As an integral part of Big Data, the “bad data” are false friends who hide in the vast data repositories and that must be avoided. This is incomplete, false or unusable, it is appropriate to identify before they interfere in decisions.
What is “bad data”?
Statistically speaking, bad data includes:
- Poor quality – because the meter is faulty or inaccurate, or because the records will be missing for many individuals. This requires the management of outliers or missing data that may complicate the analysis.
- Poor relevance – the data in relation to the matter. While many predictors are independent of the target to predict, they will weigh exploration models and their training without making any predictive value.
- Data redundancy – If we see a bit of everything and anything and include it in the models “just in case” we may encounter some difficulties. Thus, some algorithms, particularly regression to predict a continuous value making assumptions about the independence of these predictors and can malfunction if this assumption is violated too significantly.
This last point is the most difficult to manage because it is not easy to detect. Having redundant data means the data contain common information. This often results in a high correlation.
A high positive or negative correlation between predictors and target is a very good thing, even the base that allows the prediction of the target knowing the predictors. However, the correlation between predictors is a problem. For example, your house has a higher value because it is larger or because it has more rooms or bathrooms? These variables are necessarily related (we will never have five bedrooms and four bathrooms in a 600 square feet unit) but what prevails? What should you do as work in priority to value your house?

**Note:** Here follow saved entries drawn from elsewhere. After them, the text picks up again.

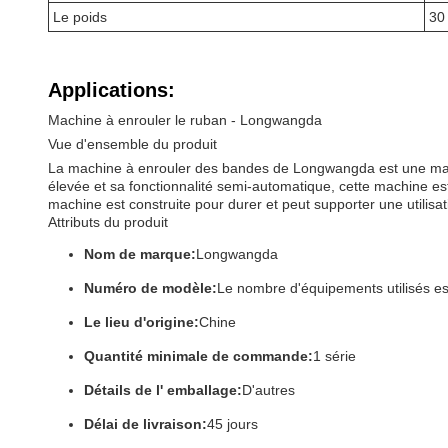
Le poids
30 
Applications:
Machine à enrouler le ruban - Longwangda
Vue d'ensemble du produit
La machine à enrouler des bandes de Longwangda est une machi
élevée et sa fonctionnalité semi-automatique, cette machine est
machine est construite pour durer et peut supporter une utilis
Attributs du produit
Nom de marque:
Longwangda
Numéro de modèle:
Le nombre d'équipements utilisés est
Le lieu d'origine:
Chine
Quantité minimale de commande:
1 série
Détails de l' emballage:
D'autres
Délai de livraison:
45 jours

Why “bad data” is an issue?
“The right information to the right person at the right time to make the right decisions.” This famous statement by Michael Porter on issues of economic intelligence is more relevant than ever today. If we reserve all the internal or external data repositories, whether they are structured or not, more and more voices will warn us against the risks associated with bad data. Many items that remind that during an analysis, a small misinterpretation of a word can initially generate a large difference in result. Using the conclusions derived from these bad data can lead the company in the wrong direction.
Faced with the exponential growth of data, pure and simple elimination of bad data seems illusory. On the one hand, any data may be poor if it is regarded as bad prism. Secondly, a bad data is sometimes BAD (Best Available Data), which is not known. In other words, the latter may simply need to be enriched and verified by a data scientist to become the best available information.